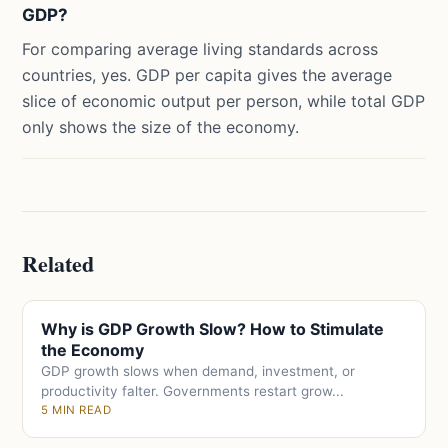
GDP?
For comparing average living standards across
countries, yes. GDP per capita gives the average
slice of economic output per person, while total GDP
only shows the size of the economy.
Related
Why is GDP Growth Slow? How to Stimulate
the Economy
GDP growth slows when demand, investment, or
productivity falter. Governments restart grow...
5 MIN READ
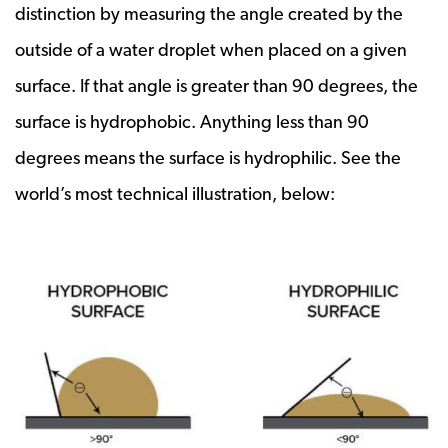
distinction by measuring the angle created by the
outside of a water droplet when placed on a given
surface. If that angle is greater than 90 degrees, the
surface is hydrophobic. Anything less than 90
degrees means the surface is hydrophilic. See the
world’s most technical illustration, below:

GOAL OF THE EXERCISE ::
Give only the count of lines in the data that include the string "than".

TASK RESULT ::
2